● Task directions
Beginning with the line that contains "GONFLABLES POUR OCCUPER" and ending with the line that contains "(BAM). DND Commerce", reproduce the lines of the entries below exactly, omitting pictures.

● Supplied entries
[Start of Attachment]

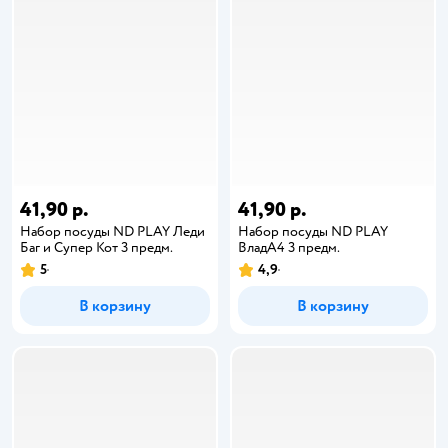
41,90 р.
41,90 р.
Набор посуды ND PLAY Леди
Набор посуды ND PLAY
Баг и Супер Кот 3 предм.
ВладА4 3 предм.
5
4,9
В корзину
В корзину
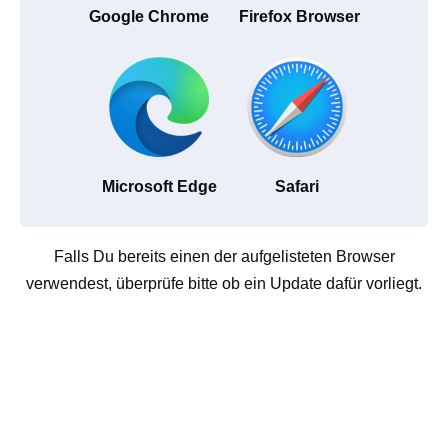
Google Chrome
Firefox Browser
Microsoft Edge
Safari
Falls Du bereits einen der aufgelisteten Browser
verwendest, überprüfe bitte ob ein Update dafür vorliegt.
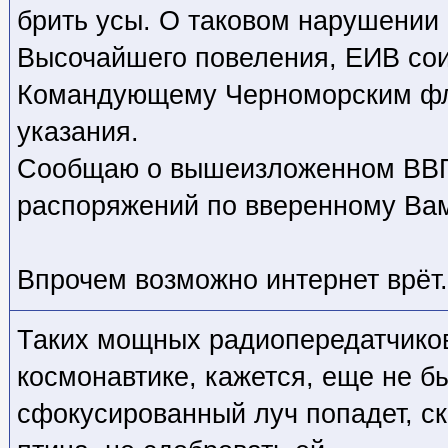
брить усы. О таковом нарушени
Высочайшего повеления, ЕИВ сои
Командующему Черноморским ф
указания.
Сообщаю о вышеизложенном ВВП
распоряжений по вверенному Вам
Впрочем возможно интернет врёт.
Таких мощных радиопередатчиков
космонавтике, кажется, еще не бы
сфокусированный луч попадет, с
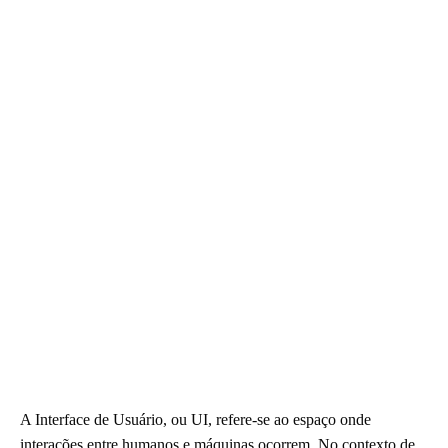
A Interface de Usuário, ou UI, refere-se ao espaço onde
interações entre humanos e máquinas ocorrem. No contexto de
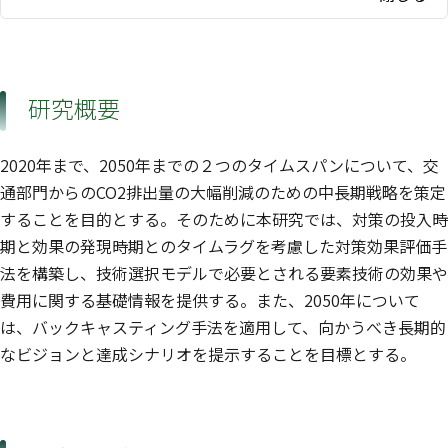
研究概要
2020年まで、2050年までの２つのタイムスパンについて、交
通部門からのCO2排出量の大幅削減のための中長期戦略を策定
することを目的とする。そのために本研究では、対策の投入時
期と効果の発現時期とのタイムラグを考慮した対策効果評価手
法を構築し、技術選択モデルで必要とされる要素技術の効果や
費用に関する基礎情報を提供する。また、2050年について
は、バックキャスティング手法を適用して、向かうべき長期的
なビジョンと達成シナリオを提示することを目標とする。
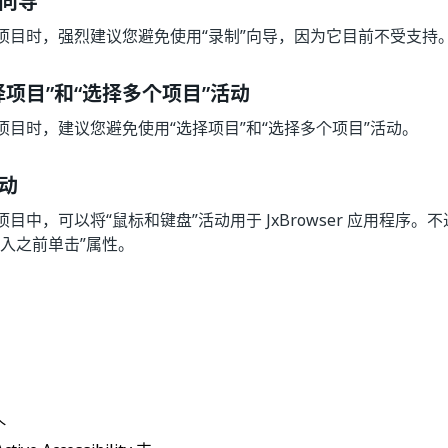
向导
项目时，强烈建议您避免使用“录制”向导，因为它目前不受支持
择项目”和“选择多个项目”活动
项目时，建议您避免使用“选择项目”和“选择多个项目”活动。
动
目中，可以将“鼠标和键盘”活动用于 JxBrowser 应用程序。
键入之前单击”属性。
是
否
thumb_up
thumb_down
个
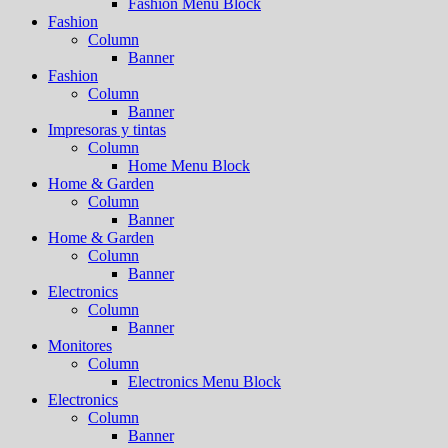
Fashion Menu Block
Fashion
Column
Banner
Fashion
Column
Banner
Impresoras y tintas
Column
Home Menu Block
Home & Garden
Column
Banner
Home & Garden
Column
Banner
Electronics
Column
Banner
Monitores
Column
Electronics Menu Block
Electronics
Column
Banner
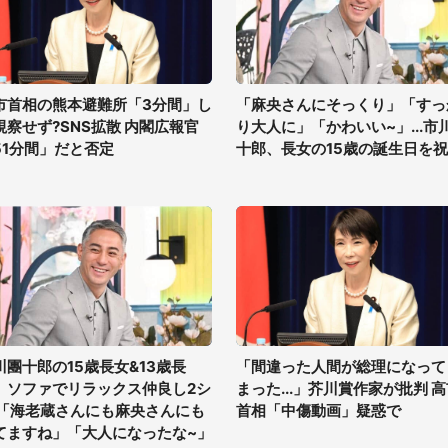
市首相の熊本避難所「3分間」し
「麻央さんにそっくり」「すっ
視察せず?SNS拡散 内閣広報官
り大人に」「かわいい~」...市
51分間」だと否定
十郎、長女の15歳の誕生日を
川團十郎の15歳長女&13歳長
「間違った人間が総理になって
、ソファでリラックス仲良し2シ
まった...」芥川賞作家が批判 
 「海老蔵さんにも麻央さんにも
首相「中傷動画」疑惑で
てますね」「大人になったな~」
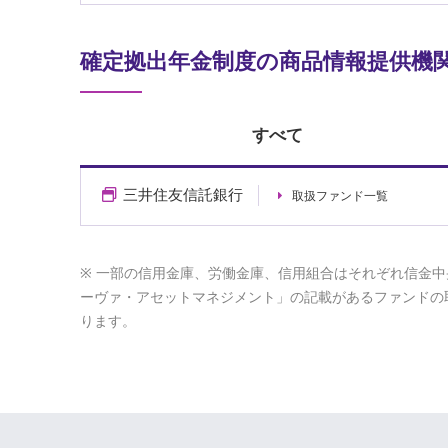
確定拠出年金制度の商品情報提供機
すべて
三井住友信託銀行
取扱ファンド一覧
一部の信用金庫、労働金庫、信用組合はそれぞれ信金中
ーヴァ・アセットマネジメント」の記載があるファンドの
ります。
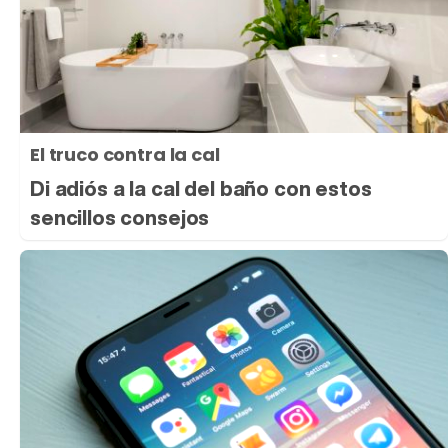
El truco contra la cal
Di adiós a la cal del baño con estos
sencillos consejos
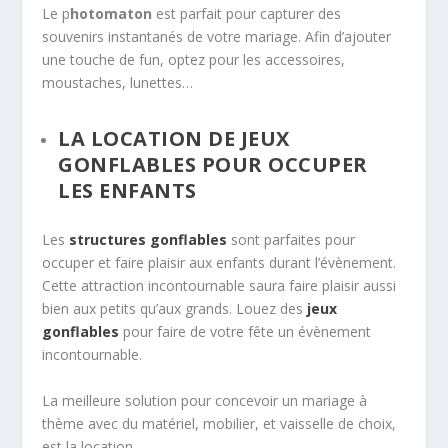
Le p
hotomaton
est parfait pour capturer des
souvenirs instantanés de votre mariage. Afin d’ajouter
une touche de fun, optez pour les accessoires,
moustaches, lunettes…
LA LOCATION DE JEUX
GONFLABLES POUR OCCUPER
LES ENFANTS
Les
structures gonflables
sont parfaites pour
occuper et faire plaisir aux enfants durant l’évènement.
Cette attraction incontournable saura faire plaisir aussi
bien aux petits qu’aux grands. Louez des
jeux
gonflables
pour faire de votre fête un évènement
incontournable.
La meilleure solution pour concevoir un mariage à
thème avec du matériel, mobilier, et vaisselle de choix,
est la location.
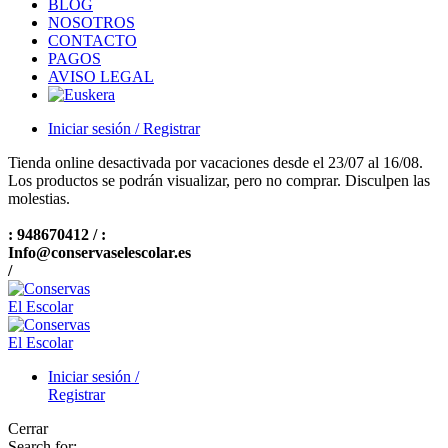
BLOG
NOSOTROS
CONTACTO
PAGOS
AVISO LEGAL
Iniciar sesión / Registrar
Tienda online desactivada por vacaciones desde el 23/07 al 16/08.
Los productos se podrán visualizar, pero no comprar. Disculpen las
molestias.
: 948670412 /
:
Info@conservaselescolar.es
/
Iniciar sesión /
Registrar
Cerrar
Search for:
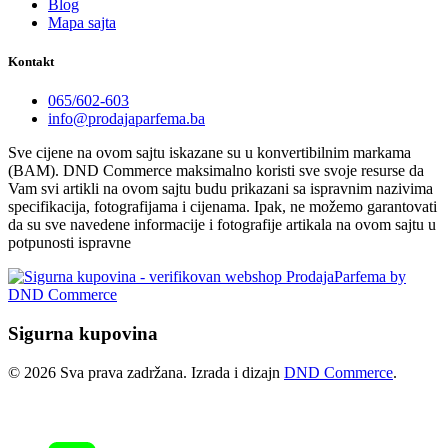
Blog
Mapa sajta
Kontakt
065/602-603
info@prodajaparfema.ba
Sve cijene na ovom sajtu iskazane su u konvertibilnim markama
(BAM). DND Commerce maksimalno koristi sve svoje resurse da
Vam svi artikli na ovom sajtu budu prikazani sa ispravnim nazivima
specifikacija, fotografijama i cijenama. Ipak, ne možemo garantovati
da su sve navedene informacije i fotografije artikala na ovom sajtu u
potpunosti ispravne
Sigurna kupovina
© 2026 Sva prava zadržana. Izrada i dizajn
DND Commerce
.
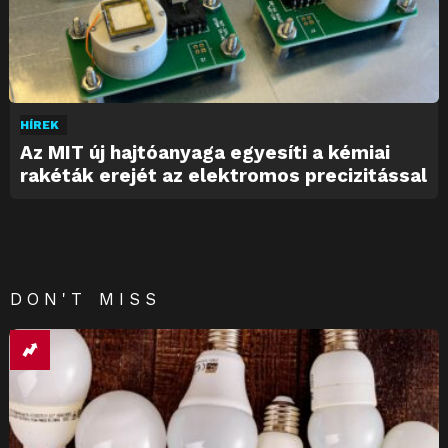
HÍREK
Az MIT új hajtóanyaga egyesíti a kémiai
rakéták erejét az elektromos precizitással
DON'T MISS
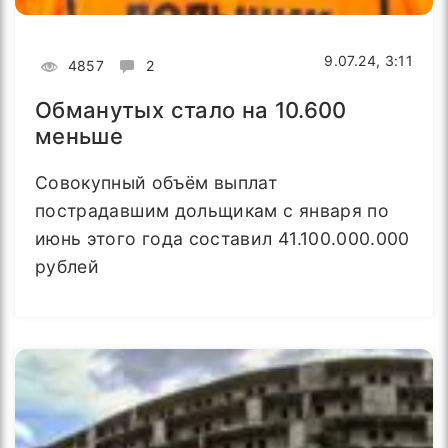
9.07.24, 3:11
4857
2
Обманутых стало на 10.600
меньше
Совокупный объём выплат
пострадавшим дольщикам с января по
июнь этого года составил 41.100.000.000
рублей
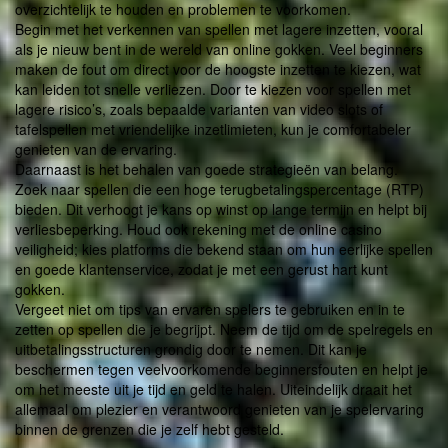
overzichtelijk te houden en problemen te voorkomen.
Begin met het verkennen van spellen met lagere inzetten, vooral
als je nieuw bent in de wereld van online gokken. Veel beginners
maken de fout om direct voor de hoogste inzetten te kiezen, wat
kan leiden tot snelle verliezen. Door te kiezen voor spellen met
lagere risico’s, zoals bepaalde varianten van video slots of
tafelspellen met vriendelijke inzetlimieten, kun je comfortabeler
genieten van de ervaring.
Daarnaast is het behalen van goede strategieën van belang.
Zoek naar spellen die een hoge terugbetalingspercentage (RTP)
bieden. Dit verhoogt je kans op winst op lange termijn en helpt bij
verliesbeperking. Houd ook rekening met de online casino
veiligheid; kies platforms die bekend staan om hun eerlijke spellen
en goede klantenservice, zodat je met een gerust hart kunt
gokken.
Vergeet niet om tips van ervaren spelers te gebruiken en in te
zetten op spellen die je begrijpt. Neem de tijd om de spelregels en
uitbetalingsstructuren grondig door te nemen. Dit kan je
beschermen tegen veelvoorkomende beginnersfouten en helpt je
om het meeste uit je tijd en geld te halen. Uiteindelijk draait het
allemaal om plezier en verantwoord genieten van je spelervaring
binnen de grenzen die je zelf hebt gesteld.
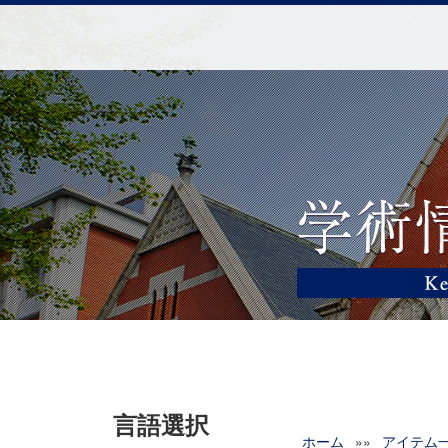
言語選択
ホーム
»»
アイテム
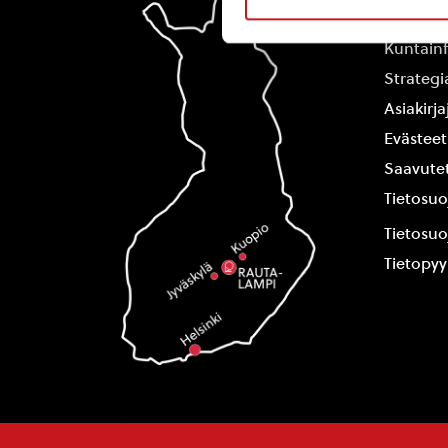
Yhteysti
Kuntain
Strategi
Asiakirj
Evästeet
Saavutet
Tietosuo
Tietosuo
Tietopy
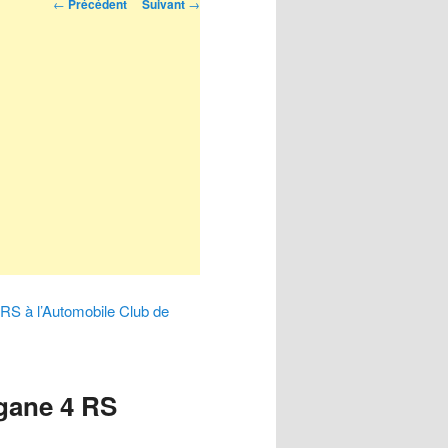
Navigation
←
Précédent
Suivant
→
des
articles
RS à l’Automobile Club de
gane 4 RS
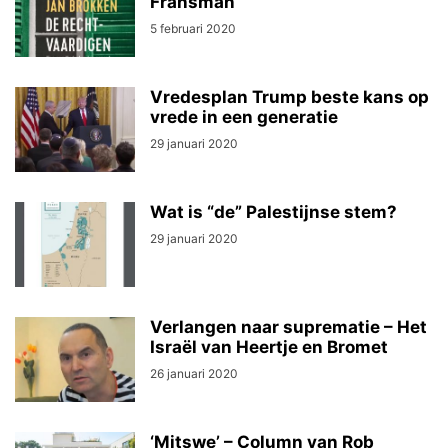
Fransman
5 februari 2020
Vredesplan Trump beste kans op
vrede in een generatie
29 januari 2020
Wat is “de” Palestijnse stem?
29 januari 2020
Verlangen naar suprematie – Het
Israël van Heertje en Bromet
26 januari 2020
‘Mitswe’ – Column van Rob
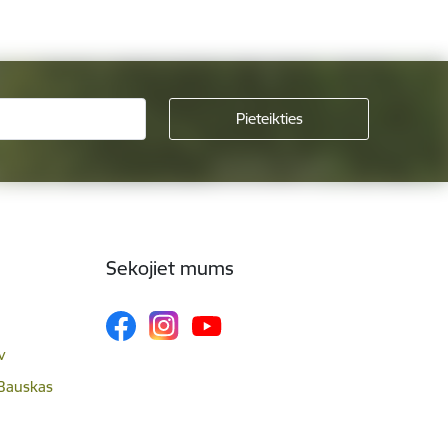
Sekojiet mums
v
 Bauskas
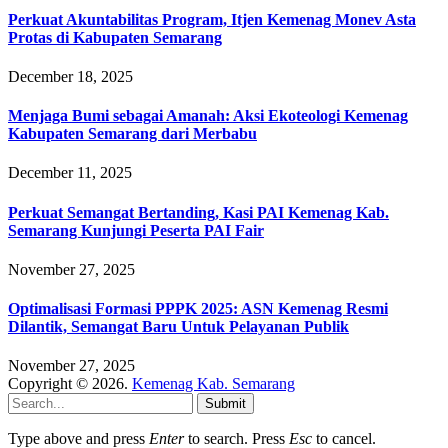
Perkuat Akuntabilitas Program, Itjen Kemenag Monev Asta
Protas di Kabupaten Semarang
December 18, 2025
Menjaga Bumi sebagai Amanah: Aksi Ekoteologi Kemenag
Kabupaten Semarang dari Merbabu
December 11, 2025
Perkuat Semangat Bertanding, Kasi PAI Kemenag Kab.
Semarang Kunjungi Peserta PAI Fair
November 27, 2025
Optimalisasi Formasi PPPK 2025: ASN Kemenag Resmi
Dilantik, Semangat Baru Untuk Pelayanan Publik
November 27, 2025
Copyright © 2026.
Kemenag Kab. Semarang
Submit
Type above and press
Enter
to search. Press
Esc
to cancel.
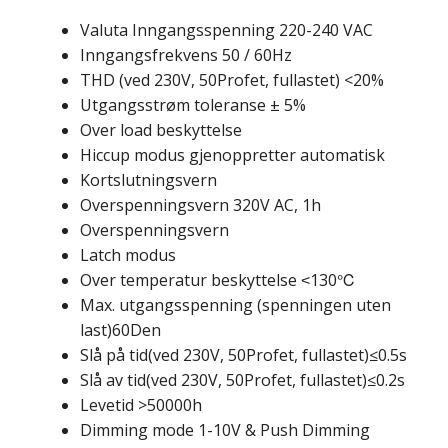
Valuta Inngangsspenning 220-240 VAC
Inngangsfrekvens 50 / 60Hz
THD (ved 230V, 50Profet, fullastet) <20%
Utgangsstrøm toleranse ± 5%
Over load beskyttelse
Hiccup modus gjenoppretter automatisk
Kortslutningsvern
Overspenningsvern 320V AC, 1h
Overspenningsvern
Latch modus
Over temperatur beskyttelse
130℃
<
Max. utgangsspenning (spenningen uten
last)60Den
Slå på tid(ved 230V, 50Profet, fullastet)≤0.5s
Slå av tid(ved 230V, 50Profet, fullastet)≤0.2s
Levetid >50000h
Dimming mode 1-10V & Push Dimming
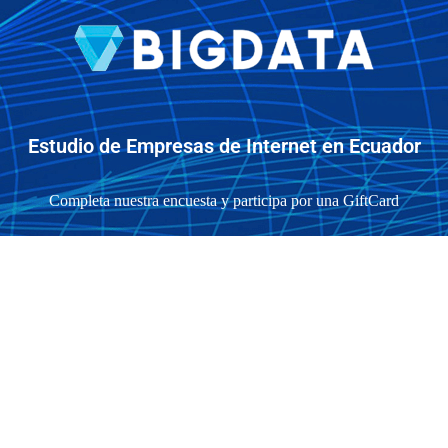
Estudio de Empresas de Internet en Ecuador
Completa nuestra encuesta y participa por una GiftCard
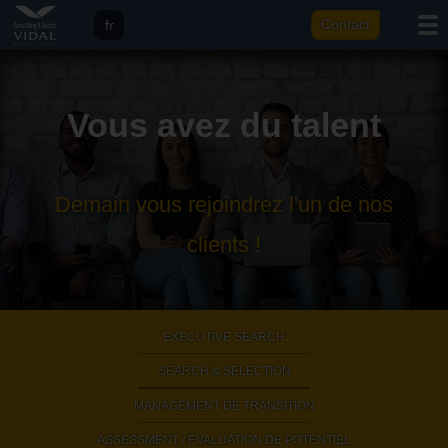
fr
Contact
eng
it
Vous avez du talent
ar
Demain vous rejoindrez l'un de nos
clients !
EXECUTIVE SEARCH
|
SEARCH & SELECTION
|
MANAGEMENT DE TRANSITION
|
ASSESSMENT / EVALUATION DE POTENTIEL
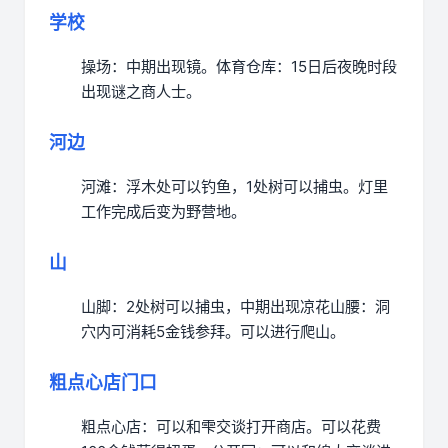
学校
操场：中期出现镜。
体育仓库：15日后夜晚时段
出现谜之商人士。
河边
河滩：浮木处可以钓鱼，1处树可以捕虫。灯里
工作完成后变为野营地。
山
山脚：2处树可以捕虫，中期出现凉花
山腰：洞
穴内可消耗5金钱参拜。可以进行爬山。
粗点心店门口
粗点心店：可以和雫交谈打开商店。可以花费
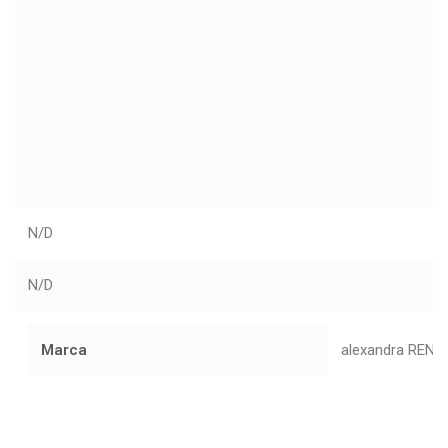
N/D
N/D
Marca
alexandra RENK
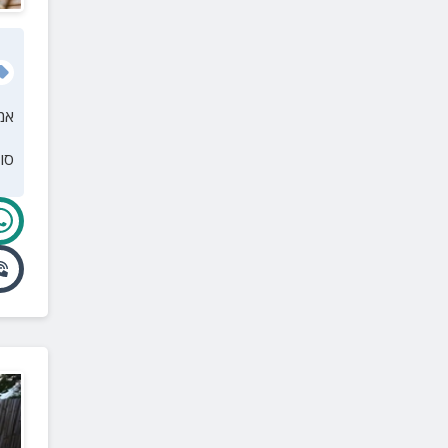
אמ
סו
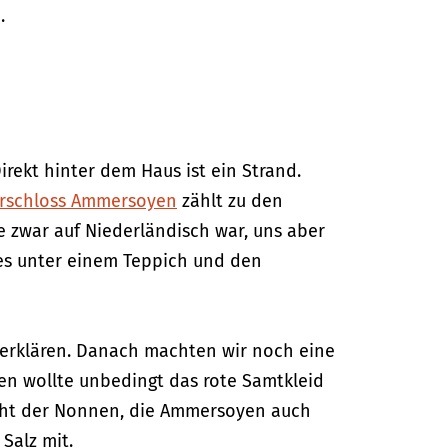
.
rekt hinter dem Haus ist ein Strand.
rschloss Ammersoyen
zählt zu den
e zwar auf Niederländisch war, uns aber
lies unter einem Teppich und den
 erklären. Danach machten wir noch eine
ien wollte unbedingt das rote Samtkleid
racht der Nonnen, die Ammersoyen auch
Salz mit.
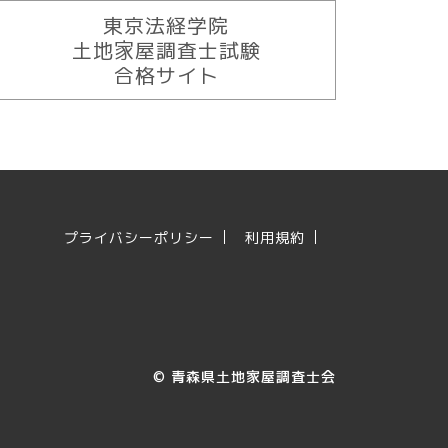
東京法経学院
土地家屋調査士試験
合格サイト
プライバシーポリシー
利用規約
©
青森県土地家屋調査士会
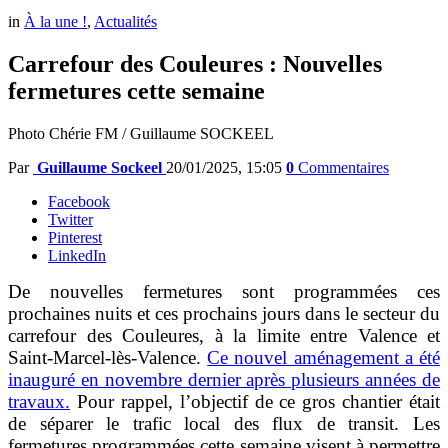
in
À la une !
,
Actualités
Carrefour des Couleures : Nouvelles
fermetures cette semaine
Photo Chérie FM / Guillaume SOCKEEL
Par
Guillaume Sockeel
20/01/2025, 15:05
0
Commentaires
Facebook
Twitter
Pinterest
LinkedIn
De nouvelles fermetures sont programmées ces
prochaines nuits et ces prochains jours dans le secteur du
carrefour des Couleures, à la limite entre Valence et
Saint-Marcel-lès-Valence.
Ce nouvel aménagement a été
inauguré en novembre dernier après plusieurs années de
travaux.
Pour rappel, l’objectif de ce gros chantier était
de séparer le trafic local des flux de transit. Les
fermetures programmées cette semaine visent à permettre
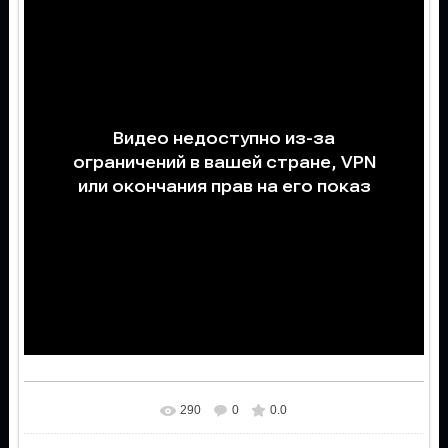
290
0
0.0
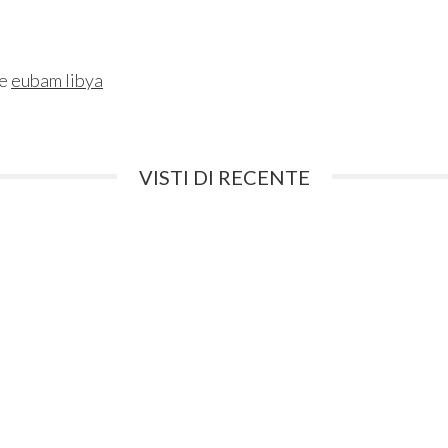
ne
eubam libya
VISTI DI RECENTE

[End of Attachment]

● Written answer
GONFLABLES POUR OCCUPER
LES ENFANTS
Les
structures gonflables
sont parfaites pour
occuper et faire plaisir aux enfants durant l’évènement.
Cette attraction incontournable saura faire plaisir aussi
bien aux petits qu’aux grands. Louez des
jeux
gonflables
pour faire de votre fête un évènement
incontournable.
La meilleure solution pour concevoir un mariage à
thème avec du matériel, mobilier, et vaisselle de choix,
est la location.
BLOG
NOSOTROS
CONTACTO
PAGOS
AVISO LEGAL
Iniciar sesión / Registrar
Tienda online desactivada por vacaciones desde el 23/07 al 16/08.
Los productos se podrán visualizar, pero no comprar. Disculpen las
molestias.
: 948670412 /
:
Info@conservaselescolar.es
/
Iniciar sesión /
Registrar
Cerrar
Search for:
Blog
Mapa sajta
Kontakt
065/602-603
info@prodajaparfema.ba
Sve cijene na ovom sajtu iskazane su u konvertibilnim markama
(BAM). DND Commerce maksimalno koristi sve svoje resurse da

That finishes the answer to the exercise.